Erick Olsen - some version of a minister at Church of Christ Congregational, Norfolk - turned away "The Houseless" when humbly asking for help. Guess that church and/or its people follow some "Version" of the Creators Truth!

Mind you, not all are nasty in and/or about Norfolk, Connecticut.
Pray for those who are nasty and/or harmful to "The Houseless" everywhere!

Keep checking back!

 By Mariam Ibrahim, Edmonton Journal July 11, 2013

Reverend Nick Trussell stands outside the Holy Trinity Riverbend Church (1428-156 Street N.W.) in Edmonton that was spray-painted with the words “No Homeless.”
Photograph by: Larry Wong , EDMONTON JOURNAL

EDMONTON - A Terwillegar church at the centre of a debate over plans for a supportive housing complex in the neighbourhood has been vandalized. 

The words “No Homeless” were spray painted in three spots on the exterior walls of the Holy Trinity Anglican Church, at 1428 156 Street in Terwillegar Towne. 

Rev. Nick Trussell said he was informed of the vandalism Wednesday evening when he got a call from the instructor of a Highlands dance group that uses the church for its practices.

“Obviously it was done with frustration and anger, but we definitely want to see that message of anger and hate turned into a message of love,” Trussell said Thursday. 
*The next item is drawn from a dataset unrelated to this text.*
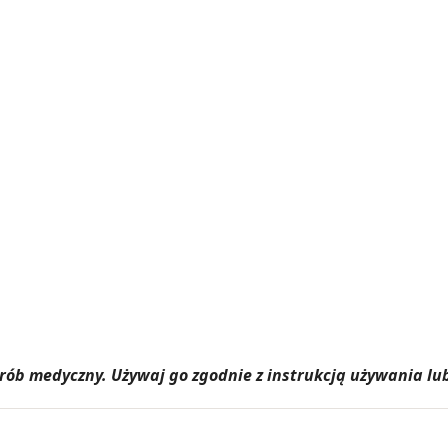
yrób medyczny. Używaj go zgodnie z instrukcją używania lub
Plans for a 60-unit supportive housing complex for the recently homeless are in the works for the neighbourhood. The apartment complex is set to be built on land leased by the Anglican Church to the Jasper Place Health and Wellness Centre

Trussell said the church is considering leaving one of the markings up and painting a mural around it to demonstrate what the world could look like if there were no homeless people. 
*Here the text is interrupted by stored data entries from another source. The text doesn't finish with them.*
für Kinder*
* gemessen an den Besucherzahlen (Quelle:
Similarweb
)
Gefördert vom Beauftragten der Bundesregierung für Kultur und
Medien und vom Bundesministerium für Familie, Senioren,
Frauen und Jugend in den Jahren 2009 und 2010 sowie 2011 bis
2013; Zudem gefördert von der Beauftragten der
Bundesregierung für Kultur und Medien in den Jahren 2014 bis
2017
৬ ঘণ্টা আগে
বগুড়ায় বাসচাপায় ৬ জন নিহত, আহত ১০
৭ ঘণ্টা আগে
“I think this project is about providing homes and creating caring and supporting neighbourhoods and communities, and that’s what everybody wants,” he said. 

The project has drawn the ire of some residents in the southwest Edmonton suburb, with some saying they’ve received little information and no consultation on the development. Others have said the neighbourhood caters primarily to families and doesn’t offer the necessary services. But other residents have said it’s important for the city not to concentrate supportive housing facilities in the inner city. 

Despite the controversy, Trussell said neighbours who sit on both sides of the issue showed up to help clean up the vandalism after it was discovered. 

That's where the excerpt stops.